» TASK TO COMPLETE
Keep every word the same. Repeat the records without their images.

» TASK INPUTS
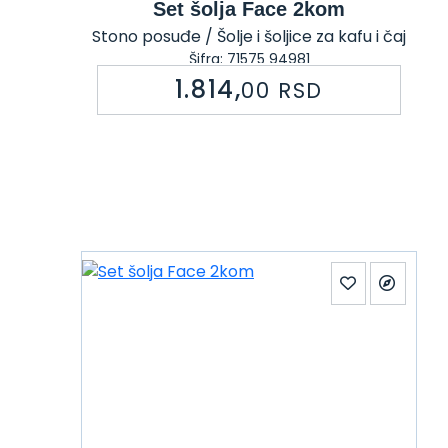
Set šolja Face 2kom
Stono posuđe / Šolje i šoljice za kafu i čaj
Šifra: 71575 94981
1.814,
00
RSD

» YOUR RESPONSE
Set šolja Face 2kom
Stono posuđe / Šolje i šoljice za kafu i čaj
Šifra: 71575 94981
1.814,
00
RSD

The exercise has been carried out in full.